Iran's Dubai Connection
The Islamic Republic bypasses U.S. sanctions with goods and money shipped through the Persian Gulf emirate.
By Kambiz Foroohar
On a sweltering mid-October evening, horns blare as pickup
trucks at Dubai Creek wharf jockey to deliver cargo bound for
Iran. Televisions, cartons of toothpaste, car parts,
refrigerators and DVD players stretch for about a mile on the
dock along the murky waterway that snakes to the Persian Gulf.
“We’ll take anything as long as you pay us,” says Ali, a
24-year-old Iranian deck hand in an oil-stained T-shirt, as he
pulls down a blue tarpaulin covering air conditioners, tires and
tea bags headed for the port of Bandar Abbas, 100 miles (160
kilometers) across the Gulf. “We’ve taken American stuff --
printers, computers, everything.”
Years before the world turned its attention to Dubai’s
financial crisis, the second largest of the seven states in the
United Arab Emirates was amassing clout -- and money -- as
Iran’s back door to the West, Bloomberg Markets magazine
reported in its March issue.
Iran’s biggest non-oil trading partner provides a stream of
household items -- from diapers and mobile phones to laptops and
washing machines -- as well as illicit items such as aircraft
parts and computer chips that the U.S. says have nuclear and
military uses.
The U.S. forbids American companies from sending anything
to Iran, with limited exceptions, such as medical supplies, and
has pressed other nations to stop doing business with the
country. The Justice Department has prosecuted foreign companies
that sell American goods with military uses to Iran.

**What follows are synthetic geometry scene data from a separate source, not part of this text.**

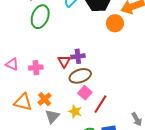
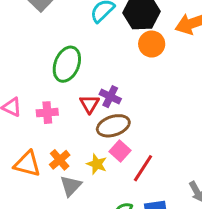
green ellipse: (40, 17) -> (67, 64), moved
orange circle: (115, 23) -> (152, 44), moved
purple cross: (78, 56) -> (110, 97), turned 32
yellow star: (75, 112) -> (97, 164), moved

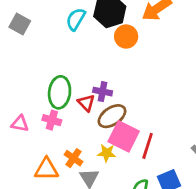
green ellipse: (67, 64) -> (60, 92), moved
pink cross: (47, 113) -> (52, 120), turned 36
pink square: (120, 151) -> (124, 136), size x1.6

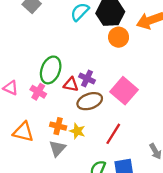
red triangle: (86, 103) -> (71, 84), turned -49
pink square: (124, 136) -> (124, 91), moved
orange cross: (74, 158) -> (58, 126), moved, turned -35

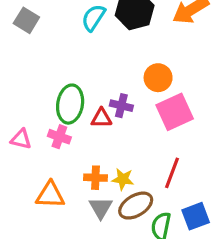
orange circle: (119, 37) -> (158, 78), moved
pink square: (124, 91) -> (175, 112), turned 36
brown ellipse: (90, 101) -> (136, 206), moved

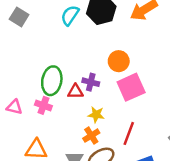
orange cross: (96, 178) -> (91, 136), moved, turned -35
yellow star: (123, 179) -> (96, 115), moved

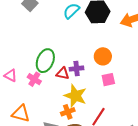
purple cross: (91, 82) -> (77, 69), turned -32
pink square: (131, 87) -> (108, 80), size x0.6
yellow star: (96, 115) -> (75, 96), size x1.6

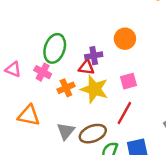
red triangle: (63, 73) -> (86, 67), moved
pink square: (108, 80) -> (129, 81), moved
orange cross: (68, 112) -> (66, 88), moved

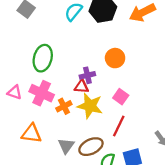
green ellipse: (55, 48) -> (43, 58), moved
pink cross: (43, 72) -> (42, 93), size x1.5
pink square: (129, 81) -> (121, 97), turned -35

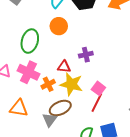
orange circle: (115, 58) -> (59, 26), moved
purple cross: (87, 75) -> (86, 55), moved
pink square: (121, 97) -> (98, 88), moved
brown ellipse: (91, 147) -> (60, 108), moved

‘Offshore Business Center’
The U.A.E. was the biggest importer of U.S. products in the
Middle East and North Africa, the Government Accountability
Office said in December 2007. It ships out as much as 80 percent
of the material -- and as much as a quarter of that heads to
Iran, says Jean-Francois Seznec, a professor at Georgetown
University’s Center for Contemporary Arab Studies in Washington.
From 2005 to 2009, trade between Dubai and Iran tripled to $12
billion, according to the Dubai Chamber of Commerce. Iran’s main
exports to Dubai are nuts, carpets and petrochemicals.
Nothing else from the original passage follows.